The column could right there and everyone would know what I’m talking about. It would get picked up by all the horse racing wires. The shortest column in the history of the world sums up what racing writers have been typing about for years. I’ve read Randy Moss. I’ve read Indulto. I’ve even written about it myself. The long-awaited, much-anticipated, casually-lated, never-corrugated, neatly-collated, Derby points system. To loosely quote Anchorman's Brick Tamland, "I'd like to extend to you an invitation to the points pants party."
The new system from Yum!hill Downs selects 36 races that qualify for Derby Points, like Schrute Bucks. Thirty-six races, none of which are run under a mile. Perfect. Sorry, Trinniberg.
There are four phases. First late September which has a bevy of prestigious graded juvenile races—including the Breeders’ Cup Juvenile—to February will feature a 10-4-2-1 point system. These are the whoopity-do races. So sorry, Vale of York.
For the next phase of the waxing moon horses win 50-20-10-5 points. Now things heat up, races hold more weight. The Derby is still two months away, but you still need to show.
At last we reach that onslaught of Grade 1s three-to-four weeks out from the Derby. Here we see the Santa Anita Derby, the Wood Memorial, and Arkansas Derby. So sorry, Uncle Mo. 100-40-20-10.
Derby Trial horses who have the gall to think about running one week later in the Derby, get only 20-8-4-2. You’re window is tight, Hierro.
"People understand the Derby is the Super Bowl of racing, but they don't understand what the 'league' structure is and what the series is to get there," track president T. Kevin Flanery told the Louisville Courier-Journal. "We think this is a very easily understandable series and season that the fan can follow. … This is about the future. This is about how people will find their way to the Derby in 2013 and beyond. That's the exciting thing. People will have to make decisions about what the best path is."
The beauty of this is how it devalues the two-year-old races for placement in the gate on the first Saturday in May. What it says is that the Derby will not reward precocity. The money is there, but your Derby ticket won’t be punched. Winning the Breeders’ Cup Juvenile is now akin to finishing fourth in the Wood Memorial.
Jon Miller, president of programming for NBC sports, made a good point in the same Courier-Journal story, “"It builds the storylines, the matchups. Now you'll have these great horses who have already raced against each other before you get to Churchill Downs and the Preakness. You'll have the rivalries built in. Think of Tiger and Phil. Jimmie Johnson and Jeff Burton, Jeff Gordon."
Bodemeister may have faced I’ll Have Another in this scenario prior to the Derby. Imagine the drama unfolding this year had they had a history.
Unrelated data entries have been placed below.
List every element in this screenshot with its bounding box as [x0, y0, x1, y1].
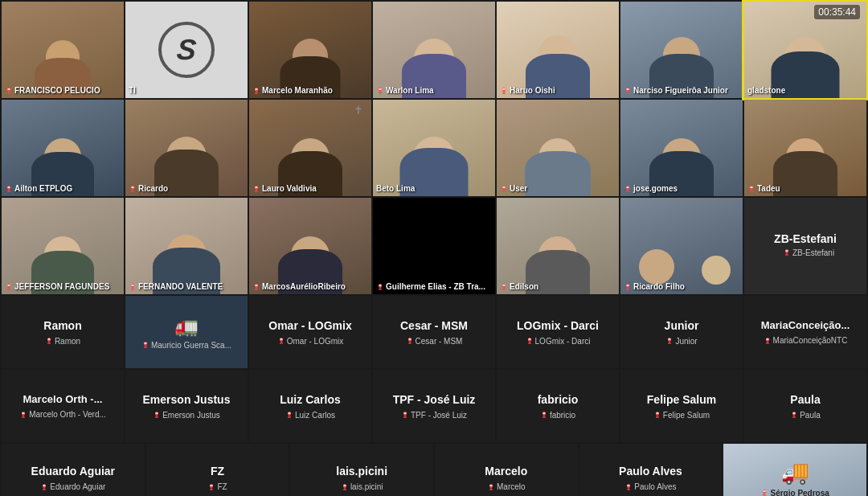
- tile-name-guilherme: Guilherme Elias - ZB Tra...: [386, 282, 485, 291]
- tile-name-lauro: Lauro Valdivia: [262, 184, 317, 193]
- tile-tpf[interactable]: TPF - José Luiz TPF - José Luiz: [373, 370, 495, 442]
- tile-beto[interactable]: Beto Lima: [373, 100, 495, 196]
- tile-name-ricardo: Ricardo: [138, 184, 168, 193]
- tile-sergio[interactable]: 🚚 Sérgio Pedrosa: [723, 444, 866, 496]
- tile-subname-fabricio: fabricio: [550, 411, 575, 420]
- tile-name-ti: TI: [129, 86, 136, 95]
- tile-name-ailton: Ailton ETPLOG: [14, 184, 72, 193]
- tile-luiz[interactable]: Luiz Carlos Luiz Carlos: [249, 370, 371, 442]
- row-1: FRANCISCO PELUCIO S TI Marcelo Maranhão: [2, 2, 866, 98]
- tile-display-name-paulo: Paulo Alves: [619, 465, 682, 478]
- tile-subname-paulo: Paulo Alves: [634, 482, 676, 491]
- tile-narciso[interactable]: Narciso Figueirôa Junior: [620, 2, 743, 98]
- row-6: Eduardo Aguiar Eduardo Aguiar FZ FZ lais…: [2, 444, 866, 496]
- tile-fz[interactable]: FZ FZ: [146, 444, 289, 496]
- tile-display-name-tpf: TPF - José Luiz: [393, 393, 476, 406]
- tile-subname-marcelo-orth: Marcelo Orth - Verd...: [29, 410, 106, 419]
- tile-paula[interactable]: Paula Paula: [744, 370, 866, 442]
- tile-name-beto: Beto Lima: [376, 184, 415, 193]
- tile-display-name-omar: Omar - LOGmix: [268, 319, 351, 332]
- tile-jefferson[interactable]: JEFFERSON FAGUNDES: [2, 198, 124, 294]
- row-3: JEFFERSON FAGUNDES FERNANDO VALENTE Marc…: [2, 198, 866, 294]
- tile-name-user: User: [510, 184, 527, 193]
- tile-display-name-maria: MariaConceição...: [761, 319, 850, 331]
- tile-lauro[interactable]: ✝ Lauro Valdivia: [249, 100, 371, 196]
- tile-subname-paula: Paula: [800, 411, 821, 420]
- tile-paulo[interactable]: Paulo Alves Paulo Alves: [579, 444, 723, 496]
- tile-display-name-eduardo: Eduardo Aguiar: [31, 465, 116, 478]
- tile-display-name-felipe: Felipe Salum: [647, 393, 716, 406]
- tile-maria[interactable]: MariaConceição... MariaConceição​NTC: [744, 296, 866, 368]
- row-5: Marcelo Orth -... Marcelo Orth - Verd...…: [2, 370, 866, 442]
- tile-lais[interactable]: lais.picini lais.picini: [290, 444, 433, 496]
- tile-display-name-fabricio: fabricio: [538, 393, 579, 406]
- tile-marcos-aurelio[interactable]: MarcosAurélioRibeiro: [249, 198, 371, 294]
- tile-subname-luiz: Luiz Carlos: [295, 411, 335, 420]
- tile-display-name-zb: ZB-Estefani: [774, 232, 837, 245]
- row-4: Ramon Ramon 🚛 Mauricio Guerra Sca... Oma…: [2, 296, 866, 368]
- tile-subname-lais: lais.picini: [350, 482, 383, 491]
- tile-haruo-oishi[interactable]: Haruo Oishi: [497, 2, 619, 98]
- tile-display-name-marcelo-orth: Marcelo Orth -...: [23, 393, 103, 405]
- tile-subname-mauricio: Mauricio Guerra Sca...: [151, 341, 231, 350]
- tile-subname-cesar: Cesar - MSM: [416, 337, 463, 346]
- tile-tadeu[interactable]: Tadeu: [744, 100, 866, 196]
- tile-logmix-darci[interactable]: LOGmix - Darci LOGmix - Darci: [497, 296, 619, 368]
- tile-name-narciso: Narciso Figueirôa Junior: [633, 86, 728, 95]
- tile-francisco-pelucio[interactable]: FRANCISCO PELUCIO: [2, 2, 124, 98]
- tile-name-francisco: FRANCISCO PELUCIO: [14, 86, 100, 95]
- tile-display-name-cesar: Cesar - MSM: [400, 319, 468, 332]
- tile-guilherme[interactable]: Guilherme Elias - ZB Tra...: [373, 198, 495, 294]
- tile-subname-zb: ZB-Estefani: [792, 248, 834, 257]
- tile-omar[interactable]: Omar - LOGmix Omar - LOGmix: [249, 296, 371, 368]
- tile-cesar[interactable]: Cesar - MSM Cesar - MSM: [373, 296, 495, 368]
- tile-name-fernando: FERNANDO VALENTE: [138, 282, 223, 291]
- tile-subname-maria: MariaConceição​NTC: [773, 336, 848, 345]
- tile-marcelo-maranhao[interactable]: Marcelo Maranhão: [249, 2, 371, 98]
- timer-display: 00:35:44: [814, 5, 860, 19]
- tile-ailton[interactable]: Ailton ETPLOG: [2, 100, 124, 196]
- tile-mauricio[interactable]: 🚛 Mauricio Guerra Sca...: [125, 296, 248, 368]
- tile-subname-fz: FZ: [217, 482, 227, 491]
- tile-name-jefferson: JEFFERSON FAGUNDES: [14, 282, 109, 291]
- tile-name-marcos: MarcosAurélioRibeiro: [262, 282, 346, 291]
- tile-display-name-lais: lais.picini: [336, 465, 387, 478]
- tile-subname-ramon: Ramon: [55, 337, 80, 346]
- tile-ti[interactable]: S TI: [125, 2, 248, 98]
- timer-text: 00:35:44: [818, 6, 856, 18]
- tile-subname-omar: Omar - LOGmix: [287, 337, 344, 346]
- tile-jose-gomes[interactable]: jose.gomes: [620, 100, 743, 196]
- tile-marcelo-orth[interactable]: Marcelo Orth -... Marcelo Orth - Verd...: [2, 370, 124, 442]
- tile-ricardo[interactable]: Ricardo: [125, 100, 248, 196]
- tile-zb-estefani[interactable]: ZB-Estefani ZB-Estefani: [744, 198, 866, 294]
- tile-felipe[interactable]: Felipe Salum Felipe Salum: [620, 370, 743, 442]
- tile-display-name-emerson: Emerson Justus: [143, 393, 231, 406]
- row-2: Ailton ETPLOG Ricardo ✝ Lauro Valdivia: [2, 100, 866, 196]
- tile-display-name-logmix: LOGmix - Darci: [517, 319, 599, 332]
- tile-name-marcelo-m: Marcelo Maranhão: [262, 86, 333, 95]
- tile-name-haruo: Haruo Oishi: [510, 86, 555, 95]
- tile-name-gladstone: gladstone: [747, 86, 785, 95]
- tile-display-name-fz: FZ: [211, 465, 224, 478]
- video-grid: FRANCISCO PELUCIO S TI Marcelo Maranhão: [0, 0, 868, 496]
- tile-subname-marcelo-b: Marcelo: [497, 482, 526, 491]
- tile-ricardo-filho[interactable]: Ricardo Filho: [620, 198, 743, 294]
- tile-name-tadeu: Tadeu: [757, 184, 780, 193]
- tile-edilson[interactable]: Edilson: [497, 198, 619, 294]
- tile-emerson[interactable]: Emerson Justus Emerson Justus: [125, 370, 248, 442]
- tile-warlon-lima[interactable]: Warlon Lima: [373, 2, 495, 98]
- tile-display-name-junior: Junior: [665, 319, 699, 332]
- tile-eduardo[interactable]: Eduardo Aguiar Eduardo Aguiar: [2, 444, 145, 496]
- tile-marcelo-bottom[interactable]: Marcelo Marcelo: [435, 444, 578, 496]
- tile-name-ricardo-filho: Ricardo Filho: [633, 282, 685, 291]
- tile-name-warlon: Warlon Lima: [386, 86, 434, 95]
- tile-user[interactable]: User: [497, 100, 619, 196]
- tile-subname-eduardo: Eduardo Aguiar: [50, 482, 105, 491]
- tile-subname-logmix: LOGmix - Darci: [535, 337, 591, 346]
- tile-fernando[interactable]: FERNANDO VALENTE: [125, 198, 248, 294]
- tile-fabricio[interactable]: fabricio fabricio: [497, 370, 619, 442]
- tile-junior[interactable]: Junior Junior: [620, 296, 743, 368]
- tile-ramon[interactable]: Ramon Ramon: [2, 296, 124, 368]
- tile-name-jose-gomes: jose.gomes: [633, 184, 678, 193]
- tile-display-name-luiz: Luiz Carlos: [280, 393, 340, 406]
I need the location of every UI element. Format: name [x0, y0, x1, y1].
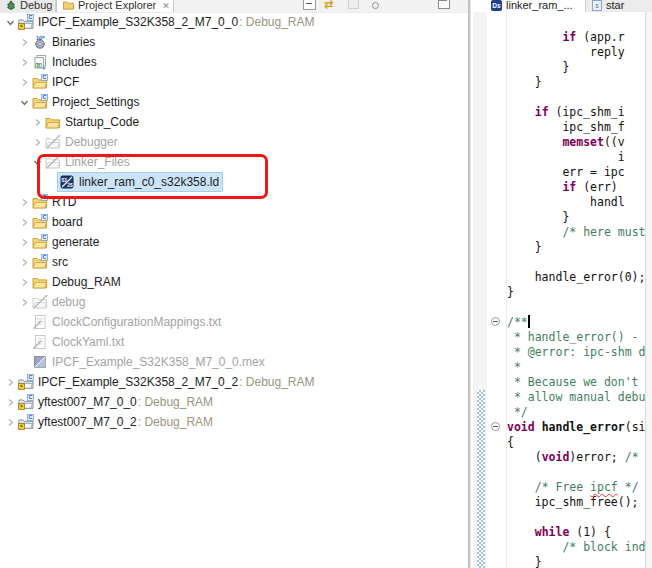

A real ballsy Theo Epstein-trade-Nomar-in-the-middle-of-the-season-move would have been to keep all qualifying to the United States, seeing as the Derby is our race. The UAE Derby, Royal Lodge Stakes and Grey Stakes will be included in the point system. It could also lead to a new game show: “Who Wants to Say No to Your an Arabian Prince!” Hosted, of course, by Regis Philbin. At least the point system essentially renders the $2 million purse of the March-run UAE Derby moot for horses looking to run in the Derby on grade earnings alone. I think the fifth place horse in that race could qualify on earnings alone under the old system.
The committee made a surprising move with regards to the Illinois Derby. 2002 Derby winner War Emblem came out it. I know it was ten years ago, but as recent as 2006 the Illinois Derby winner was the favorite in the Kentucky Derby, that being Sweetnorthernsaint. Without that graded money to pick from, contenders will have to be nominated to several stakes races across the country in order to find a spot to race for points. The pool will be much more competitive and what will the standards be to get into all the 14-horse gates across the country for what will likely be an overflow of entrants? Do the points apply to that too? We’ll see.
The Illinois Derby will all-but lose high-quality three year olds and be nothing but a moderately-rich graded race (though likely not for long now) for mediocre horses running for owners lucky enough to have a horse just bad enough to collect a big check. Oh, well.
There will be time to evaluate the long-term ramifications of this new system, where its deficiencies lie and so forth. But what horse racing has done for its premier race is nothing short of a watershed moment and should be celebrated accordingly.
Brendan O'Meara is the author of Six Weeks in Saratoga.